══ RECORDS SUPPLIED ══
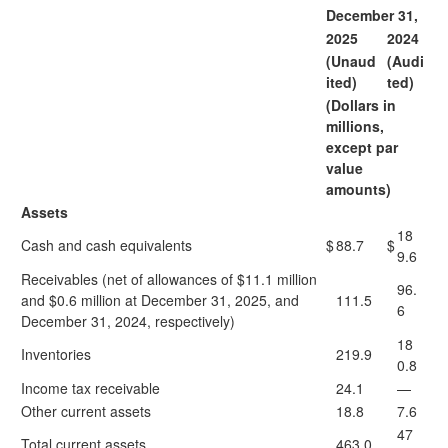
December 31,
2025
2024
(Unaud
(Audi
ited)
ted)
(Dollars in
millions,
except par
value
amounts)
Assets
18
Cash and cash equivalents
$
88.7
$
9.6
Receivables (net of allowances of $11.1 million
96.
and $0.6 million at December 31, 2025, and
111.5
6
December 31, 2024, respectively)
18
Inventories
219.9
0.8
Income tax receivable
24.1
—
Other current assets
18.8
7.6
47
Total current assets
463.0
═══
══ RECORDS SUPPLIED ══
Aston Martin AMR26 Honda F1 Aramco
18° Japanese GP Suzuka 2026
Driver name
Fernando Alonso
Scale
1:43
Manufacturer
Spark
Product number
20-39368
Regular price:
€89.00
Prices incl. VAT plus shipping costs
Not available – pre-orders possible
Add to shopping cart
═══
══ RECORDS SUPPLIED ══
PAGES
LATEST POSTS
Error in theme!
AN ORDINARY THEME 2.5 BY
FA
═══
◆ HOW TO COMPLETE THIS TASK: Lines with "current" in the records: how many are there? Give only the number.

◆ RESPONSE TO THIS EXERCISE: 2